## Assigned task
Down to the last word, output the records below, skipping any images.

##############################

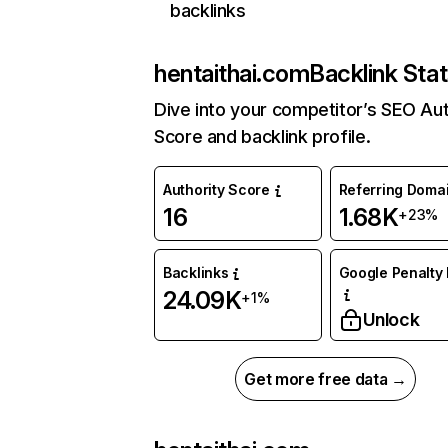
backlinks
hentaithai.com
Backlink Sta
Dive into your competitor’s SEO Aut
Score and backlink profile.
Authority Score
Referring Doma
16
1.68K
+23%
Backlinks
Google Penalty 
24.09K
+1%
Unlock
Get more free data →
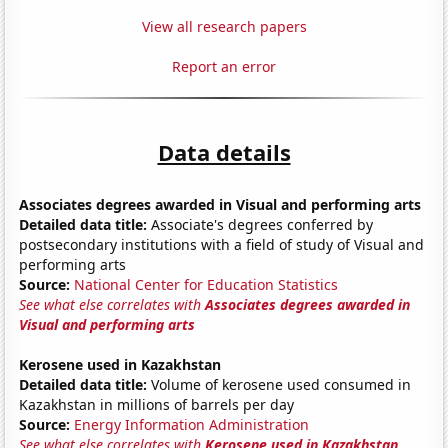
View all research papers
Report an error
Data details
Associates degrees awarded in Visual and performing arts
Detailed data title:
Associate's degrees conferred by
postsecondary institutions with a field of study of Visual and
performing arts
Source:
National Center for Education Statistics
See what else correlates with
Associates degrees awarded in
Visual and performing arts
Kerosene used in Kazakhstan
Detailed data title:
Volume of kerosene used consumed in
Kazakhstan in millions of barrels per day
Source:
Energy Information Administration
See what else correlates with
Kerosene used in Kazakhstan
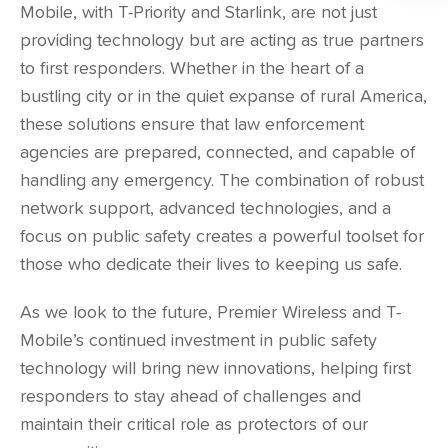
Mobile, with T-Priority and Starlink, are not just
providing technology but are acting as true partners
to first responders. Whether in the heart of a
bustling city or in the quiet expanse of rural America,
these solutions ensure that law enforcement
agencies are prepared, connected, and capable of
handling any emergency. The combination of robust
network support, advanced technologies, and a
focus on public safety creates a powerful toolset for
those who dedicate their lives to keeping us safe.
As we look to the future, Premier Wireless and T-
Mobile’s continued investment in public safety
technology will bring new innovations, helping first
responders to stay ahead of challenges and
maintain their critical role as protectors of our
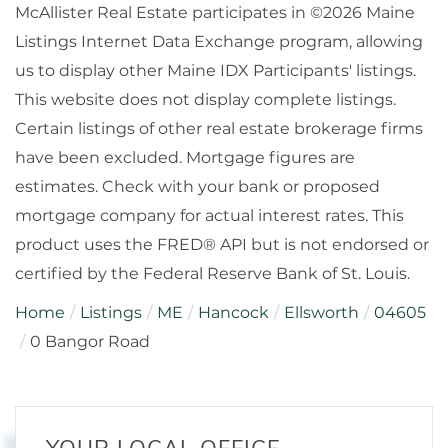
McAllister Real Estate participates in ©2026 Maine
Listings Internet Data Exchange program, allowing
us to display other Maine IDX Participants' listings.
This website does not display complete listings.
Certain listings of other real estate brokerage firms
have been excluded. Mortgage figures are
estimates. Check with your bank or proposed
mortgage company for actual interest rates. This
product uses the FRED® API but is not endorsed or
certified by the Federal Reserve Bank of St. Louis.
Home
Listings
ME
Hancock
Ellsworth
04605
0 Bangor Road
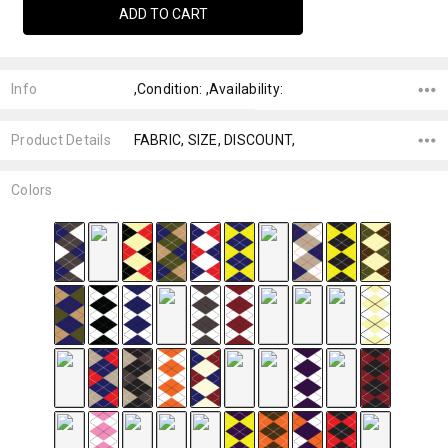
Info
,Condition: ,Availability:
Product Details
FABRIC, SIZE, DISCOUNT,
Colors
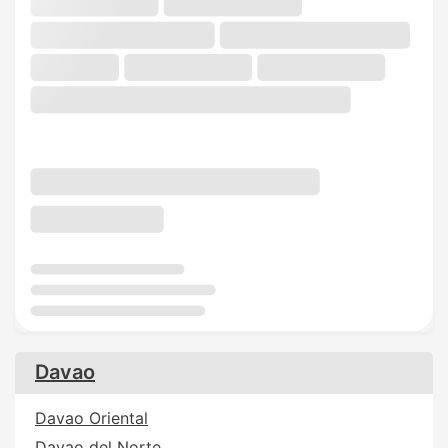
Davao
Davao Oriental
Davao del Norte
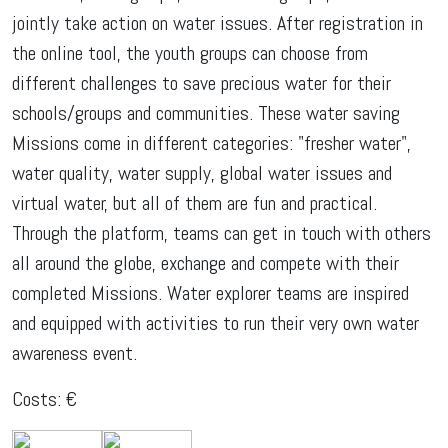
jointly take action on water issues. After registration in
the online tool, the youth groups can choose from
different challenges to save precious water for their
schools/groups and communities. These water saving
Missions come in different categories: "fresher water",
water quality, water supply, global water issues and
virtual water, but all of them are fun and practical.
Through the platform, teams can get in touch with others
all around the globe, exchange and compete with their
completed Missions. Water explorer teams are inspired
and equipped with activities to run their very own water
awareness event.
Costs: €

##############################

## Answer to this exercise
backlinks
hentaithai.com
Backlink Sta
Dive into your competitor’s SEO Aut
Score and backlink profile.
Authority Score
Referring Doma
16
1.68K
+23%
Backlinks
Google Penalty 
24.09K
+1%
Unlock
Get more free data →
View all research papers
Report an error
Data details
Associates degrees awarded in Visual and performing arts
Detailed data title:
Associate's degrees conferred by
postsecondary institutions with a field of study of Visual and
performing arts
Source:
National Center for Education Statistics
See what else correlates with
Associates degrees awarded in
Visual and performing arts
Kerosene used in Kazakhstan
Detailed data title:
Volume of kerosene used consumed in
Kazakhstan in millions of barrels per day
Source:
Energy Information Administration
See what else correlates with
Kerosene used in Kazakhstan
Mobile, with T-Priority and Starlink, are not just
providing technology but are acting as true partners
to first responders. Whether in the heart of a
bustling city or in the quiet expanse of rural America,
these solutions ensure that law enforcement
agencies are prepared, connected, and capable of
handling any emergency. The combination of robust
network support, advanced technologies, and a
focus on public safety creates a powerful toolset for
those who dedicate their lives to keeping us safe.
As we look to the future, Premier Wireless and T-
Mobile’s continued investment in public safety
technology will bring new innovations, helping first
responders to stay ahead of challenges and
maintain their critical role as protectors of our
McAllister Real Estate participates in ©2026 Maine
Listings Internet Data Exchange program, allowing
us to display other Maine IDX Participants' listings.
This website does not display complete listings.
Certain listings of other real estate brokerage firms
have been excluded. Mortgage figures are
estimates. Check with your bank or proposed
mortgage company for actual interest rates. This
product uses the FRED® API but is not endorsed or
certified by the Federal Reserve Bank of St. Louis.
Home
Listings
ME
Hancock
Ellsworth
04605
0 Bangor Road
Info
,Condition: ,Availability:
Product Details
FABRIC, SIZE, DISCOUNT,
Colors
Davao
Davao Oriental
Davao del Norte
jointly take action on water issues. After registration in
the online tool, the youth groups can choose from
different challenges to save precious water for their
schools/groups and communities. These water saving
Missions come in different categories: "fresher water",
water quality, water supply, global water issues and
virtual water, but all of them are fun and practical.
Through the platform, teams can get in touch with others
all around the globe, exchange and compete with their
completed Missions. Water explorer teams are inspired
and equipped with activities to run their very own water
awareness event.
Costs: €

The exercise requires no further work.